We finally past an alley that was different than the rest. I heard somone whimpering. I looked down the alley, and sure enough, there was Twice. He was rocking back and forth, absolutely hysterical. His mask was torn in half and his head had a gash in it and had blood pouring out, right next to his stitches. His phone was absolutely flat in front of him, meaning someone crushed it. I ran up to him and and took my sweater off and then my shirt before putting my sweater back on. Hawks followed me into the alley.
Hawks' POV
Dabi covered Twice's head with the shirt, tying it in the back to be secured. Then he set next to him and tried to calm him down. Twice was mumbling random words. What I got from it was that he was attacked by some heartless teenagers and that he split apart. Dabi just sat there and comforted him, like a family would.
I didn't feel like I belonged, so I just turned and walked out of the alley. I leaned against the wall an waited for them to come out. Soon enough, they did.

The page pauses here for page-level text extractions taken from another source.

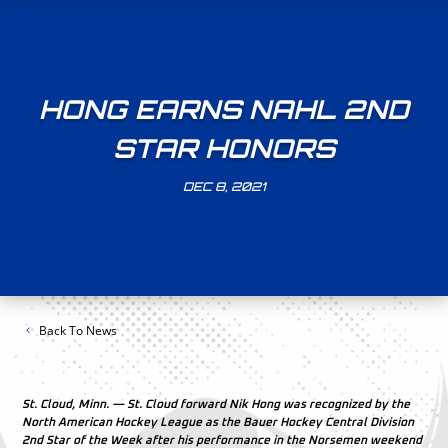
HONG EARNS NAHL 2ND
STAR HONORS
DEC 8, 2021
Back To News
St. Cloud, Minn. — St. Cloud forward Nik Hong was recognized by the
North American Hockey League as the Bauer Hockey Central Division
2nd Star of the Week after his performance in the Norsemen weekend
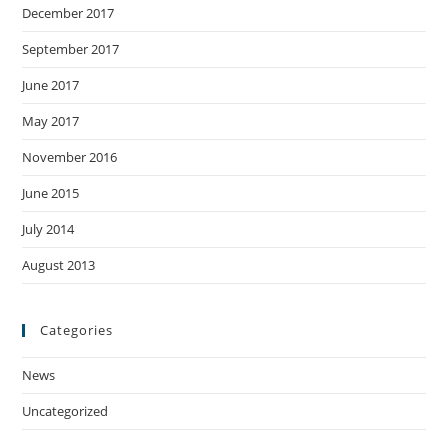
December 2017
September 2017
June 2017
May 2017
November 2016
June 2015
July 2014
August 2013
Categories
News
Uncategorized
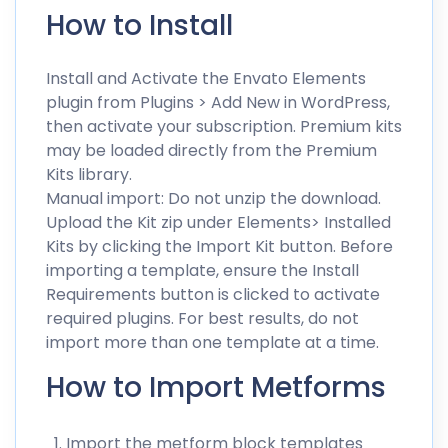
How to Install
Install and Activate the Envato Elements
plugin from Plugins > Add New in WordPress,
then activate your subscription. Premium kits
may be loaded directly from the Premium
Kits library.
Manual import: Do not unzip the download.
Upload the Kit zip under Elements> Installed
Kits by clicking the Import Kit button. Before
importing a template, ensure the Install
Requirements button is clicked to activate
required plugins. For best results, do not
import more than one template at a time.
How to Import Metforms
Import the metform block templates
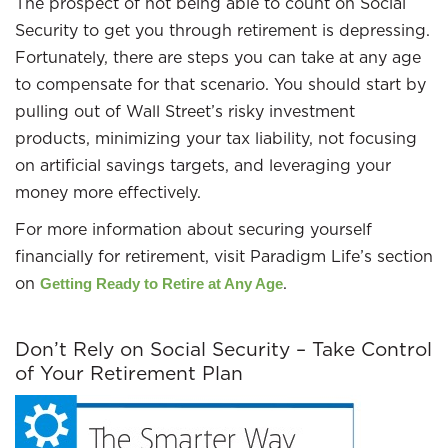
The prospect of not being able to count on Social
Security to get you through retirement is depressing.
Fortunately, there are steps you can take at any age
to compensate for that scenario. You should start by
pulling out of Wall Street’s risky investment
products, minimizing your tax liability, not focusing
on artificial savings targets, and leveraging your
money more effectively.
For more information about securing yourself
financially for retirement, visit Paradigm Life’s section
on
.
Getting Ready to Retire at Any Age
Don’t Rely on Social Security – Take Control
of Your Retirement Plan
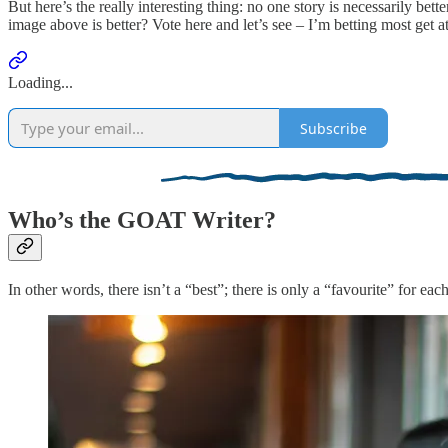
But here’s the really interesting thing: no one story is necessarily be
image above is better? Vote here and let’s see – I’m betting most get at 
Loading...
Subscribe
Who’s the GOAT Writer?
In other words, there isn’t a “best”; there is only a “favourite” for ea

Dabi approached me as Twice walked in front of us, going to his house. I talked quietly to Dabi, quiet enough for Twice not to hear us. "Why did he freak out?"
Dabi didn't answer right away. After a few seconds, though, he did. "Twice was attacked by clones of himself a while ago. That's how he got the stitches. And now every time he doesn't have his mask on, he eventually 'splits' and starts freaking on. And the only way to stop it is to cover him up."
I just listened and walked. This seemed like a real family. And it felt like I was intruding. Like I was just here to ruin it all. But that's the thing. I AM here to ruin it all. I'm here to kill them.
Dabi stopped walking. I stopped as well and looked at him. Dabi had his hands in his pockets. "You're really not planning on betraying us, right?"
I shook my head, hating myself for lying to him. "No. I would never."
Dabi sighed. "Because if you are, then I feel like that will be one more thing to just tip me over the edge. More than I already am. These people are all I have. I abandoned my own family for so many reasons. My family was abused and mistreated for so long and I feel like if the same thing happens with this life.... I'll be done. I won't be able to take it."
I felt so much pain as he told me that. All I could think was that I was a horrible person. These people aren't villains. They're broken. They need help. They've just been mistreated. I thought back to what Toga said. She's never even had a stable home. She's 17 and sleeping in a bar.
But then I thought back to my boss. I still have so much to pay him back for. I can't just bail. I sighed. "Don't worry. I'm not a traitor. I want to be part of the LOV."
Dabi smiled a bit. He turned and continued to walk. "I'm glad."
I should have been happy. I had successfully tricked him. But all I could feel was guilt. I felt so sorry for lying to him. I wanted to change the situation so much. But it was too late.
__________________
After we finally found Twice, I went home and tried to go to sleep, but I couldn't. Instead, I decided to take a cold shower. When I got in the bathroom, I turned the water on and got undressed. I stepped into the tub and let the water run down my back and soak my hair. I ran my fingers through my hair, groaning at the feeling of my muscles relaxing. I could feel my wings getting cold. I thought about today.
I couldn't stop thinking about when Dabi pinned me against the wall. Why did he decide to do that? Why did he enjoy messing with me so much? I thought about the warmth from his body, about the way his lips felt against my neck, the burning of his palms on my wrists. I looked down at my wrists and could still see the marks.
I closed my eyes and continued to think about it. I thought about what would have happened if it escalated. I imagined him pinning me to the bar. No one else in there. Him pinning me to the cold wood.
I moved my hand down to my dick and pushed my back against the wall. I started slowly stroking myself. I thought about Dabi kissing me lustfully. I imagined him, putting his hands up and down my shirt before pulling my pants down. I moaned lowly. I imagined him taking me in his mouth, but not fully giving me pleasure. Only teasing me. I imagine him not letting me cum and turning me around. I imagined him roughly fucking me without any prep as a way to tell me who the boss is.
I threw my head back and moaned as I imagined him pounding into me. And then I came all of the shower curtain. But I kept pumping. It felt so good. I eventually came to a stop and I stood there, breathing hard, thinking about what I just did. I'm a monster.